ACTION ITEM:
The number of lines holding "Cheese" is all you should give; count them in the records below.

Records from a data source:
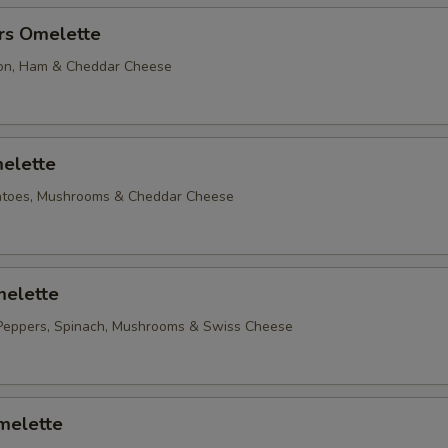
rs Omelette
on, Ham & Cheddar Cheese
elette
matoes, Mushrooms & Cheddar Cheese
elette
Peppers, Spinach, Mushrooms & Swiss Cheese
melette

TASK RESPONSE:
3